* [Your task]:
Search the records below for the line containing "Find all instances of **left". Output that line and all later lines exactly; output nothing else.

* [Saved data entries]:
########################################

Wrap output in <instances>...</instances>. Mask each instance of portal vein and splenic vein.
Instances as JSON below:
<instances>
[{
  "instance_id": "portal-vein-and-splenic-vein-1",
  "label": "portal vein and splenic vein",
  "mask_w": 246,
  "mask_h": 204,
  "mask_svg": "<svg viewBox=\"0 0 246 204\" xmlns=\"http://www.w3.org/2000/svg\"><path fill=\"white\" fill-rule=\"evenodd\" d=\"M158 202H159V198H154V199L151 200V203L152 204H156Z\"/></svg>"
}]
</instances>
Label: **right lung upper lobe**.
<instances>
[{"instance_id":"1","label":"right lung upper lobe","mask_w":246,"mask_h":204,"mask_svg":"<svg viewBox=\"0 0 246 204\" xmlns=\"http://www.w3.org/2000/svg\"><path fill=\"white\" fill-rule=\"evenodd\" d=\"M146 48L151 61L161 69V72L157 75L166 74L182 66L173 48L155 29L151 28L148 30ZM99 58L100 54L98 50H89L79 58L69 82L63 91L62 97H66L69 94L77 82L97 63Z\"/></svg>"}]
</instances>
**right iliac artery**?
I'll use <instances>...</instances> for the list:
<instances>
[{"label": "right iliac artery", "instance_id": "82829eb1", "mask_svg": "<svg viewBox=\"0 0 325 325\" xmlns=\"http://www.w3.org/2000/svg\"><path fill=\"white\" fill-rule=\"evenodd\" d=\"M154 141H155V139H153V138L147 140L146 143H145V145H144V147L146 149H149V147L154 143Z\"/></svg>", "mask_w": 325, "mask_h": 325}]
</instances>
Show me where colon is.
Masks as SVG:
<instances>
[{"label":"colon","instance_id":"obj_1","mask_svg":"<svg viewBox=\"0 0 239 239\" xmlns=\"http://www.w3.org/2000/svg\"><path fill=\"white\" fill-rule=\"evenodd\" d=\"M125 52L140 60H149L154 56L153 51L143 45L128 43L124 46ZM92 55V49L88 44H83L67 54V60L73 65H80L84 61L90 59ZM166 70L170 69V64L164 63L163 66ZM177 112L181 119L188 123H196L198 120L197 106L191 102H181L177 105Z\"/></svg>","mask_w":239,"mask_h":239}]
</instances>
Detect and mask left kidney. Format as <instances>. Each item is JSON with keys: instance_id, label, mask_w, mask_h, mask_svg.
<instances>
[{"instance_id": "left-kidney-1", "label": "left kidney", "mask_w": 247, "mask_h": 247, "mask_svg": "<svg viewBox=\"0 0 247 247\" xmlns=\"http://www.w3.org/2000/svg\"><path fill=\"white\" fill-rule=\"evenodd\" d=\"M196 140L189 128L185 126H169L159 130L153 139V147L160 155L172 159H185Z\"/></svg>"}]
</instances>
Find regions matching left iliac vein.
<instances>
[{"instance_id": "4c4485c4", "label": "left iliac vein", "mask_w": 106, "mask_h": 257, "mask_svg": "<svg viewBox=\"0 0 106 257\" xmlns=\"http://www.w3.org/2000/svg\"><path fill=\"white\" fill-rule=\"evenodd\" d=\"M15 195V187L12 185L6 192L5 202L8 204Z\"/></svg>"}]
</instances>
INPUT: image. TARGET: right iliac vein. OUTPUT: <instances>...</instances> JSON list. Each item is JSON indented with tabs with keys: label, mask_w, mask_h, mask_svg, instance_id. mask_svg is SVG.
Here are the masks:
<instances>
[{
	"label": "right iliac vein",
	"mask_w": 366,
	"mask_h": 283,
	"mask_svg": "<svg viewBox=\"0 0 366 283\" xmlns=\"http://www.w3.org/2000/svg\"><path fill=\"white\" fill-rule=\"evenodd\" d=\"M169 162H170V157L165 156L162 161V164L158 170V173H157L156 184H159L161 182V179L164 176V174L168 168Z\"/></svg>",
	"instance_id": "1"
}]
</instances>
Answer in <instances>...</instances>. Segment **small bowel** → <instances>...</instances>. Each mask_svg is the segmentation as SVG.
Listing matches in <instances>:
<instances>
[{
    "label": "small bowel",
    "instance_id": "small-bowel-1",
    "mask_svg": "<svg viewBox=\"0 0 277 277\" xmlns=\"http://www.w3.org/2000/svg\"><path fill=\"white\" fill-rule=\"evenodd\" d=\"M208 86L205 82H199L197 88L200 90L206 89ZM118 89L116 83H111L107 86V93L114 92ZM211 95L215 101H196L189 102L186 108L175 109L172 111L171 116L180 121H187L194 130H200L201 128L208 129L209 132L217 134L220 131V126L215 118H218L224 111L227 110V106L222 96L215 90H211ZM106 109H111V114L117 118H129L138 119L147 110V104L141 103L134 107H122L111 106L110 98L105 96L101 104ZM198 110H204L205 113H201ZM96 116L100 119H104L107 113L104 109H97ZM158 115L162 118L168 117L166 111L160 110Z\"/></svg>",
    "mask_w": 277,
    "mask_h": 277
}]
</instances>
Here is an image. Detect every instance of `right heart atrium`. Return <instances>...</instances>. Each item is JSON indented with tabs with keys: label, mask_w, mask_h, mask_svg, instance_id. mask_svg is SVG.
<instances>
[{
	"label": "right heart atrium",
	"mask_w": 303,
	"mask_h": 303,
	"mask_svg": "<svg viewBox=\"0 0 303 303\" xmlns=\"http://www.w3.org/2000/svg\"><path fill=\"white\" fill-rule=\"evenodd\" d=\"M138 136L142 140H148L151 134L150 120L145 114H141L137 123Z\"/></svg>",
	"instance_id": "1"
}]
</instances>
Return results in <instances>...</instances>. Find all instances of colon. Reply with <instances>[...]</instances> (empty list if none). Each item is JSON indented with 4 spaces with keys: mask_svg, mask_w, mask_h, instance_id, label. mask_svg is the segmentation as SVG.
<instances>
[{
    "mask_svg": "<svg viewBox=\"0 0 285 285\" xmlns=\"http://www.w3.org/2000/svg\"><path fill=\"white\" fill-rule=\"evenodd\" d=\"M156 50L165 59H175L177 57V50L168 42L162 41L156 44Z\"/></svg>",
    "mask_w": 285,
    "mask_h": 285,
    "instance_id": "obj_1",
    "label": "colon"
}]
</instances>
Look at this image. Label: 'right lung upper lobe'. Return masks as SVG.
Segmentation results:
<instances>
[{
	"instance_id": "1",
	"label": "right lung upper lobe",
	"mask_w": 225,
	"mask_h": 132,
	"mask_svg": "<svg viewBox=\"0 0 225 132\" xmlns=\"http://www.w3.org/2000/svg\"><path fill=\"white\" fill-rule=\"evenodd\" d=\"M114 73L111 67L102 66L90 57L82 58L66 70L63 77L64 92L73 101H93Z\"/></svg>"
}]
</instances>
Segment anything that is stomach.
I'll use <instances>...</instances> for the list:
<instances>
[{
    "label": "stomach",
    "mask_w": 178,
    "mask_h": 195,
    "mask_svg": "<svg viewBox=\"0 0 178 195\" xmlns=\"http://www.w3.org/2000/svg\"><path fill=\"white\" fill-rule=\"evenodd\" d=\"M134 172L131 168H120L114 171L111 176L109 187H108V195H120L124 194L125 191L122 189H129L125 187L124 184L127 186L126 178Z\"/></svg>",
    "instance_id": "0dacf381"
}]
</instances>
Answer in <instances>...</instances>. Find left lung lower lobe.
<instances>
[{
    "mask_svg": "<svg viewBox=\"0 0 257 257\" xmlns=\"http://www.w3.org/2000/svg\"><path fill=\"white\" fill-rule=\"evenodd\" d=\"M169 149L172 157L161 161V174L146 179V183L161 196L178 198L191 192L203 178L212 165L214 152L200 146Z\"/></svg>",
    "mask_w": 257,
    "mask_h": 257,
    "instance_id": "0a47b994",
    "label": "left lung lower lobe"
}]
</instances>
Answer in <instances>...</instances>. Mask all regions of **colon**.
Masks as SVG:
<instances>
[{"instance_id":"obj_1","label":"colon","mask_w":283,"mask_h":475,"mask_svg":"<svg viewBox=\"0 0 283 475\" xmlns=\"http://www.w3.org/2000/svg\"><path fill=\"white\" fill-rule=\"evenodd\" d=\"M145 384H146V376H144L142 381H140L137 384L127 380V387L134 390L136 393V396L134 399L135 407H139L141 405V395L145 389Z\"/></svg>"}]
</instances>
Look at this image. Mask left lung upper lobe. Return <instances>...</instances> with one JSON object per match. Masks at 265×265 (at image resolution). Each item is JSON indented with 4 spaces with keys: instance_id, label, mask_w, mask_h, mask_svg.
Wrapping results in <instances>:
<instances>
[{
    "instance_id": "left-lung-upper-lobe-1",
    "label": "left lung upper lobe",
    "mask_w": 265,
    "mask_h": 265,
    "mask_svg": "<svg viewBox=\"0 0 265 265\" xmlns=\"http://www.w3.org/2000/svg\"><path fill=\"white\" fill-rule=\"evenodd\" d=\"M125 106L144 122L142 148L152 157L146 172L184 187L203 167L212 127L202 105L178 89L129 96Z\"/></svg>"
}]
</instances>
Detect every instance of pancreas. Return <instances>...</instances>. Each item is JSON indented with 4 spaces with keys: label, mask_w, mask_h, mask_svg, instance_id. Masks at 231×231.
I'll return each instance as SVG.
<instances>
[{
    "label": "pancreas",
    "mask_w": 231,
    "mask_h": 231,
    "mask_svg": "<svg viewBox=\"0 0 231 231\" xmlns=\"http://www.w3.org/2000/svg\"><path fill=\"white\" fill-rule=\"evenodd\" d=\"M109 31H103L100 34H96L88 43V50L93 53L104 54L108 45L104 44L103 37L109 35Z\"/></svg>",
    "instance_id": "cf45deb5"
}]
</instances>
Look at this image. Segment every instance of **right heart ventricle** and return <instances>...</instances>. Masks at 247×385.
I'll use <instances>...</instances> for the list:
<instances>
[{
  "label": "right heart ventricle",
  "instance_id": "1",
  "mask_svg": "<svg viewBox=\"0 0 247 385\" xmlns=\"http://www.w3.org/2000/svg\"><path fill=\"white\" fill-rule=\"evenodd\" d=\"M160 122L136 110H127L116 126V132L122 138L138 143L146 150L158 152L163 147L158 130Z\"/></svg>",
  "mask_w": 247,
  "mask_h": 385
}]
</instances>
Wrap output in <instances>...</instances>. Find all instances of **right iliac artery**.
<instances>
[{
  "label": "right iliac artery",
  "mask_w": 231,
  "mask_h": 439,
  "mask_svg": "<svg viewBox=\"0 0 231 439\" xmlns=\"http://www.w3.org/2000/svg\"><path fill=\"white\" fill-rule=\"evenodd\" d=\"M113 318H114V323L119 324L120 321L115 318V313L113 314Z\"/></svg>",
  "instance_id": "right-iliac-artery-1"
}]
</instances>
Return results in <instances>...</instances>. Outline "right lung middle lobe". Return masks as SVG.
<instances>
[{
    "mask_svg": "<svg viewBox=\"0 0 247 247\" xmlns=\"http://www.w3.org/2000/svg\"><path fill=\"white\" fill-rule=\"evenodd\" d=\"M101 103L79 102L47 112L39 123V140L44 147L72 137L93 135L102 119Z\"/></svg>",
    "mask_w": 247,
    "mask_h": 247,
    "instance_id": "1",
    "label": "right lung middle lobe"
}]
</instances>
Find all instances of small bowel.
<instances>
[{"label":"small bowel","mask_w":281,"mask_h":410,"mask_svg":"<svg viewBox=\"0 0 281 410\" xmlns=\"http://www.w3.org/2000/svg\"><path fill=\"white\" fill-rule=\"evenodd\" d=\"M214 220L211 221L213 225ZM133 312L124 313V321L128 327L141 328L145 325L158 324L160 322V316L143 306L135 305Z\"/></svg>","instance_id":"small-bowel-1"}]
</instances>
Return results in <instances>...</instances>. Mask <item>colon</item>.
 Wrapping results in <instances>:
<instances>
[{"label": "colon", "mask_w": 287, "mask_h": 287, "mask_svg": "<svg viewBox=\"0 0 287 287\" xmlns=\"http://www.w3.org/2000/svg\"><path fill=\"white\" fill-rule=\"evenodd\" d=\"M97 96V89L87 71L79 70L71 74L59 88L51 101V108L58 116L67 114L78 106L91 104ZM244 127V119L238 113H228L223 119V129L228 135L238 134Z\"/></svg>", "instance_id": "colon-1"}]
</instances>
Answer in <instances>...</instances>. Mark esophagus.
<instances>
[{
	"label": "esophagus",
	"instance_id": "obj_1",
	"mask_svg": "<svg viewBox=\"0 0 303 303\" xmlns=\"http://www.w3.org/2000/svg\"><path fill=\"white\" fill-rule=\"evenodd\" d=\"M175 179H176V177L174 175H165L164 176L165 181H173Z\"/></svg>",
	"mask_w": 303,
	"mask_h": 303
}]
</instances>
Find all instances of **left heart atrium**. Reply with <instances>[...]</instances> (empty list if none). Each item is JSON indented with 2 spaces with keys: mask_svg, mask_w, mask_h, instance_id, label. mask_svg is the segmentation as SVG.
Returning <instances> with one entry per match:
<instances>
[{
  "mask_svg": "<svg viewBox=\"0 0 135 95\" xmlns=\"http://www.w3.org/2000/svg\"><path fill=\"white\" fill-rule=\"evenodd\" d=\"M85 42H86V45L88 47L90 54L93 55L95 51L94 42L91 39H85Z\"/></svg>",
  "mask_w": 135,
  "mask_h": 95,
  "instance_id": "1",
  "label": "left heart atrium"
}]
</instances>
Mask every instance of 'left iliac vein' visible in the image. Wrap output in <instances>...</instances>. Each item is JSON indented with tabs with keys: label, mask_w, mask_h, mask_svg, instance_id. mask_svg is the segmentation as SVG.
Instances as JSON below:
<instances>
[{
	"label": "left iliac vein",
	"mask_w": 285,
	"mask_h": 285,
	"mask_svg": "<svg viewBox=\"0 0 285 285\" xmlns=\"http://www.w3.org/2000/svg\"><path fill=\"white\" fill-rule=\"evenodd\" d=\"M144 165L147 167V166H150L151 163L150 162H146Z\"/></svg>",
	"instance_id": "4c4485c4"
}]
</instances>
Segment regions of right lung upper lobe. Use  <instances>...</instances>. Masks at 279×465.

########################################

* [Result for this task]:
Find all instances of **left heart atrium**. Reply with <instances>[...]</instances> (empty list if none). Each item is JSON indented with 2 spaces with keys: mask_svg, mask_w, mask_h, instance_id, label. mask_svg is the segmentation as SVG.
Returning <instances> with one entry per match:
<instances>
[{
  "mask_svg": "<svg viewBox=\"0 0 135 95\" xmlns=\"http://www.w3.org/2000/svg\"><path fill=\"white\" fill-rule=\"evenodd\" d=\"M85 42H86V45L88 47L90 54L93 55L95 51L94 42L91 39H85Z\"/></svg>",
  "mask_w": 135,
  "mask_h": 95,
  "instance_id": "1",
  "label": "left heart atrium"
}]
</instances>
Mask every instance of 'left iliac vein' visible in the image. Wrap output in <instances>...</instances>. Each item is JSON indented with tabs with keys: label, mask_w, mask_h, mask_svg, instance_id. mask_svg is the segmentation as SVG.
Instances as JSON below:
<instances>
[{
	"label": "left iliac vein",
	"mask_w": 285,
	"mask_h": 285,
	"mask_svg": "<svg viewBox=\"0 0 285 285\" xmlns=\"http://www.w3.org/2000/svg\"><path fill=\"white\" fill-rule=\"evenodd\" d=\"M144 165L147 167V166H150L151 163L150 162H146Z\"/></svg>",
	"instance_id": "4c4485c4"
}]
</instances>
Segment regions of right lung upper lobe. Use  <instances>...</instances>. Masks at 279×465.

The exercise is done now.